## [PROBLEM DETAILS]
From the first line down to the line containing "noodzakelijk is. Zodra de voucher of", print the records below exactly, leaving every picture out.

==========

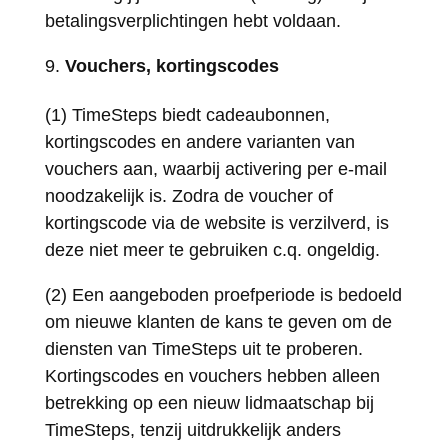
betalingsverplichtingen hebt voldaan.
Vouchers, kortingscodes
(1) TimeSteps biedt cadeaubonnen,
kortingscodes en andere varianten van
vouchers aan, waarbij activering per e-mail
noodzakelijk is. Zodra de voucher of
kortingscode via de website is verzilverd, is
deze niet meer te gebruiken c.q. ongeldig.
(2) Een aangeboden proefperiode is bedoeld
om nieuwe klanten de kans te geven om de
diensten van TimeSteps uit te proberen.
Kortingscodes en vouchers hebben alleen
betrekking op een nieuw lidmaatschap bij
TimeSteps, tenzij uitdrukkelijk anders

==========

## [REPLY]
betalingsverplichtingen hebt voldaan.
Vouchers, kortingscodes
(1) TimeSteps biedt cadeaubonnen,
kortingscodes en andere varianten van
vouchers aan, waarbij activering per e-mail
noodzakelijk is. Zodra de voucher of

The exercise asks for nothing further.